Bird Damage to Citrus Flowers and Immature Fruit?

Q. I have a lemon and a lime tree in my yard. For several years now they have only produced one lemon and one lime. I was told that the birds are probably eating the blossoms but I never see any signs of birds in the yard. Can birds be the cause for only one lemon and one lime in two years?

A. I have heard that before from some people who have citrus but I have never seen it. I think it is anecdotal. Some flowers are sweet and if there is nothing else available perhaps they might but not when other food is plentiful. Different citrus flower and fruit at different times of the year.
The reports I have seen point mostly at sparrows or finches as the culprits. To be sure, you would have to catch them in the act. The only solution I know is bird netting or giving them a chance to eat food they would prefer.
The usual problem with lack of production is freezing weather soon after or during bloom. Even before bloom. Flowers, flower buds and young fruit cannot withstand temperatures below freezing while the tree may not have any damage at temperatures slightly below freezing (lime) or to the low 20's (most lemons).

Another possibility is irregular watering, particularly in the spring and summer months when plants require more frequent watering.
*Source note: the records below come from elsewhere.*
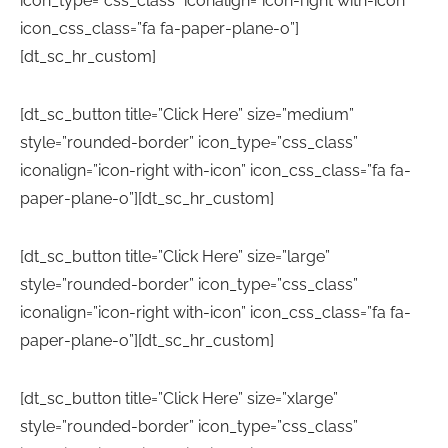
icon_type=”css_class” iconalign=”icon-right with-icon”
icon_css_class=”fa fa-paper-plane-o”]
[dt_sc_hr_custom]
[dt_sc_button title=”Click Here” size=”medium”
style=”rounded-border” icon_type=”css_class”
iconalign=”icon-right with-icon” icon_css_class=”fa fa-
paper-plane-o”][dt_sc_hr_custom]
[dt_sc_button title=”Click Here” size=”large”
style=”rounded-border” icon_type=”css_class”
iconalign=”icon-right with-icon” icon_css_class=”fa fa-
paper-plane-o”][dt_sc_hr_custom]
[dt_sc_button title=”Click Here” size=”xlarge”
style=”rounded-border” icon_type=”css_class”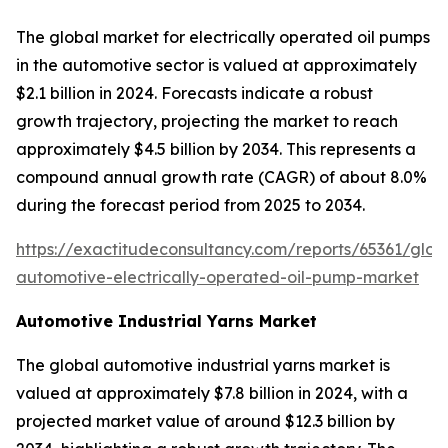
The global market for electrically operated oil pumps
in the automotive sector is valued at approximately
$2.1 billion in 2024. Forecasts indicate a robust
growth trajectory, projecting the market to reach
approximately $4.5 billion by 2034. This represents a
compound annual growth rate (CAGR) of about 8.0%
during the forecast period from 2025 to 2034.
https://exactitudeconsultancy.com/reports/65361/glob
automotive-electrically-operated-oil-pump-market
Automotive Industrial Yarns Market
The global automotive industrial yarns market is
valued at approximately $7.8 billion in 2024, with a
projected market value of around $12.3 billion by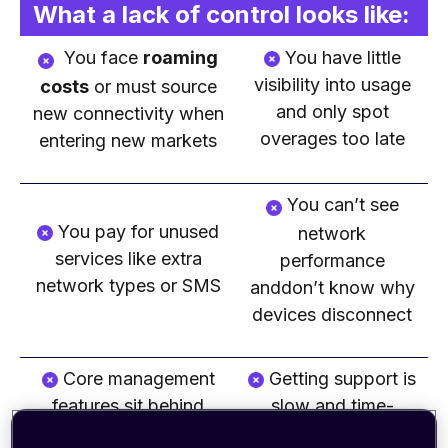
What a lack of control looks like:
You face
roaming
You have little
visibility into usage
costs
or must source
and only spot
new connectivity when
overages too late
entering new markets
You can’t see
You pay for unused
network
services like extra
performance
network types or SMS
anddon’t know why
devices disconnect
Core management
Getting
support is
features sit behind
slow and time-
paywalls
consuming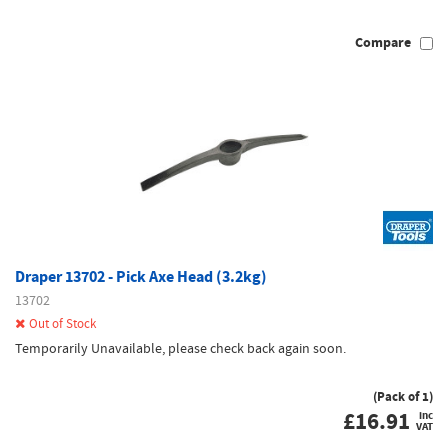
Compare
Draper 13702 - Pick Axe Head (3.2kg)
13702
Out of Stock
Temporarily Unavailable, please check back again soon.
(Pack of 1)
£
16.91
inc
VAT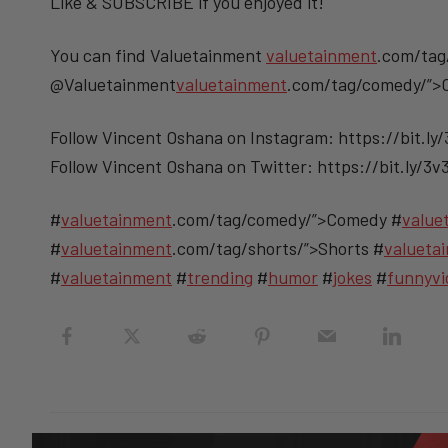
Like & SUBSCRIBE if you enjoyed it!
You can find Valuetainment
valuetainment
.com/tag
@Valuetainment
valuetainment
.com/tag/comedy/”
Follow Vincent Oshana on Instagram: https://bit.ly
Follow Vincent Oshana on Twitter: https://bit.ly/3
#
valuetainment
.com/tag/comedy/”>Comedy #
value
#
valuetainment
.com/tag/shorts/”>Shorts #
valueta
#
valuetainment
#
trending
#
humor
#
jokes
#
funnyvi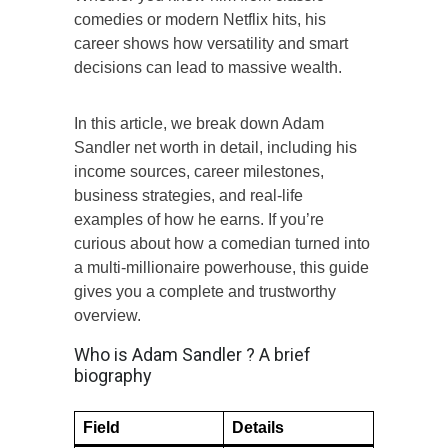
comedies or modern Netflix hits, his
career shows how versatility and smart
decisions can lead to massive wealth.
In this article, we break down Adam
Sandler net worth in detail, including his
income sources, career milestones,
business strategies, and real-life
examples of how he earns. If you’re
curious about how a comedian turned into
a multi-millionaire powerhouse, this guide
gives you a complete and trustworthy
overview.
Who is Adam Sandler ? A brief
biography
Field
Details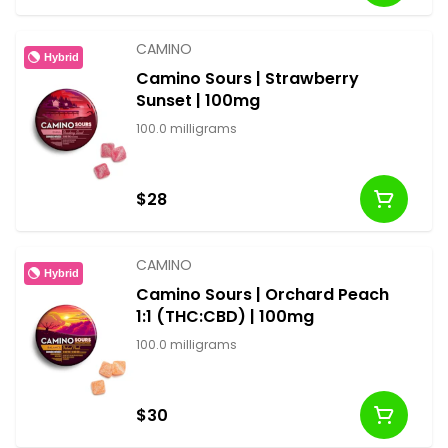
CAMINO
Hybrid
Camino Sours | Strawberry
Sunset | 100mg
100.0 milligrams
$28
CAMINO
Hybrid
Camino Sours | Orchard Peach
1:1 (THC:CBD) | 100mg
100.0 milligrams
$30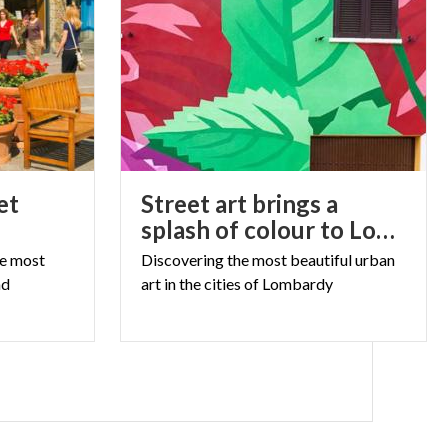
et
Street art brings a
splash of colour to Lombardy
he most
Discovering
the
most
beautiful
urban
nd
art
in
the
cities
of
Lombardy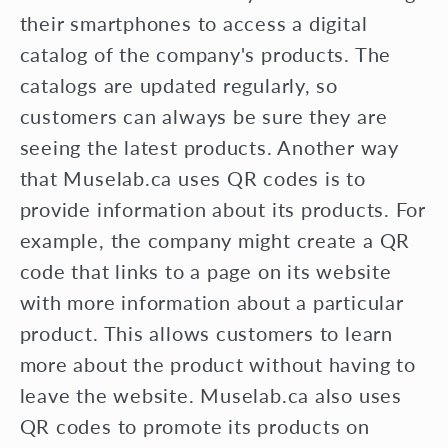
their smartphones to access a digital
catalog of the company's products. The
catalogs are updated regularly, so
customers can always be sure they are
seeing the latest products. Another way
that Muselab.ca uses QR codes is to
provide information about its products. For
example, the company might create a QR
code that links to a page on its website
with more information about a particular
product. This allows customers to learn
more about the product without having to
leave the website. Muselab.ca also uses
QR codes to promote its products on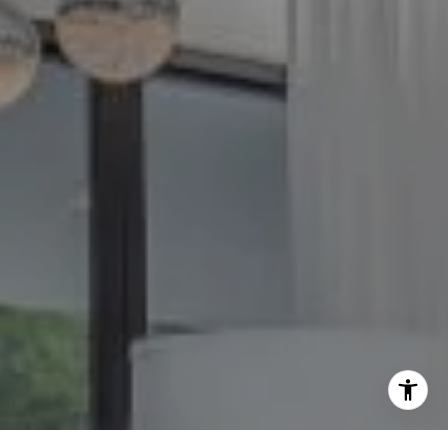
O:
(240) 335-7355
[email protected]
I agree to be contacted by The GW Team via call, email,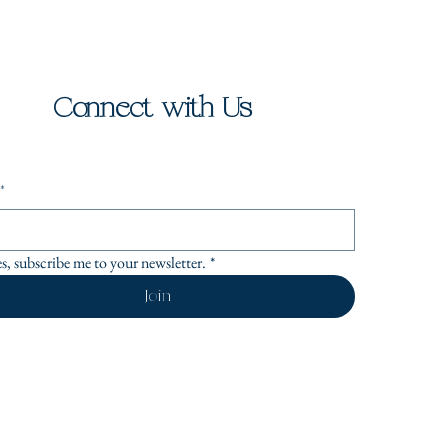
Connect with Us
*
es, subscribe me to your newsletter.
*
Join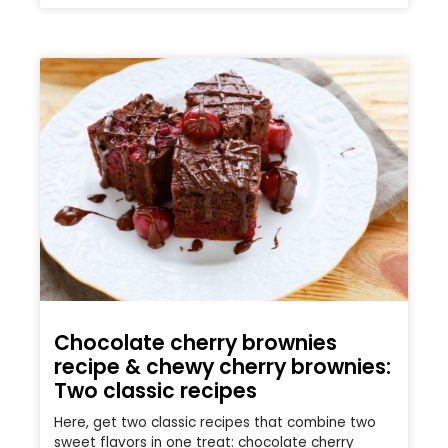
Chocolate cherry brownies
recipe & chewy cherry brownies:
Two classic recipes
Here, get two classic recipes that combine two
sweet flavors in one treat: chocolate cherry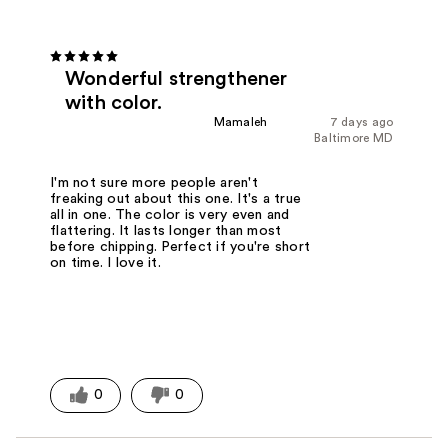
Wonderful strengthener
with color.
Mamaleh
7 days ago
Baltimore MD
I'm not sure more people aren't
freaking out about this one. It's a true
all in one. The color is very even and
flattering. It lasts longer than most
before chipping. Perfect if you're short
on time. I love it.
0
0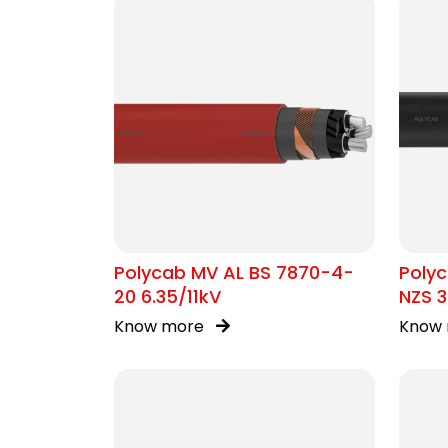
Polycab MV AL BS 7870-4-
Polyc
20 6.35/11kV
NZS 3
Know more
Know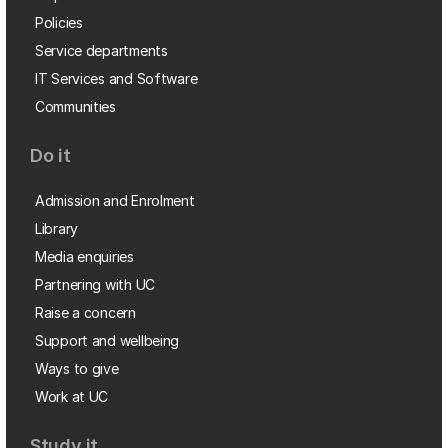
Policies
Service departments
IT Services and Software
Communities
Do it
Admission and Enrolment
Library
Media enquiries
Partnering with UC
Raise a concern
Support and wellbeing
Ways to give
Work at UC
Study it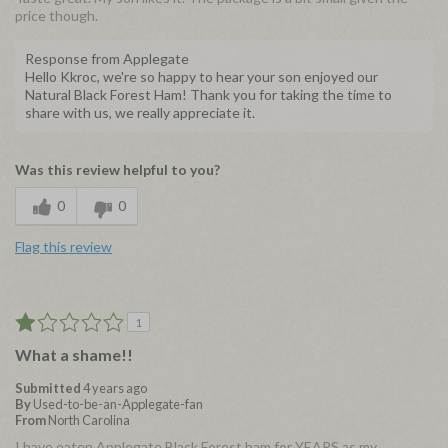
price though.
Response from Applegate
Hello Kkroc, we're so happy to hear your son enjoyed our
Natural Black Forest Ham! Thank you for taking the time to
share with us, we really appreciate it.
Was this review helpful to you?
0
0
Flag this review
1
What a shame!!
Submitted
4 years ago
By
Used-to-be-an-Applegate-fan
From
North Carolina
I have eaten Applegate Black Forest ham for YEARS as my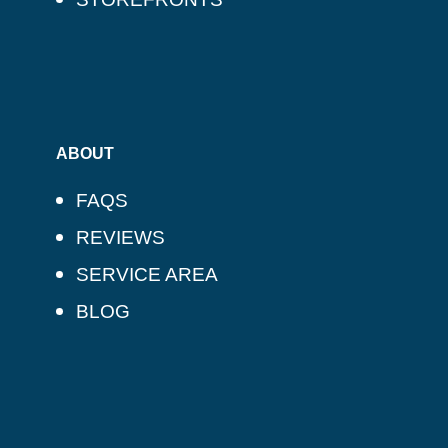
ABOUT
FAQS
REVIEWS
SERVICE AREA
BLOG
Increase the times you water during the April and May months. Use a surface mulch on the soil around the tree to retain moisture around the roots.

1 comment:

  1. Tracy in Valencia, SpainJuly 27, 2016 at 1:53 PM

    Check your tree for cottony cushion scale, which look like white blobs of cotton and lay lots of small orange eggs under the leaves. As I don´t like to use industrial pesticides my solution was to wipe each and every leaf and stalk and branch with normal household alcohol that you keep in the medical box. First pick off the white things with a toothpick or similar, dispose of them far from your plants, and then wipe each red egg off the leaves. I wiped every leaf on both sides and the branches and they didn´t return. My tree reblossomed and finally has started to grow tiny lemons and i´ll just keep an eye on it for next year. I have also been told that lemon trees don´t like wind and prefer to grow near a wall, so perhaps think of making a wind barrier during the flowering season and when the lemons are still so tiny they can easily get blown off.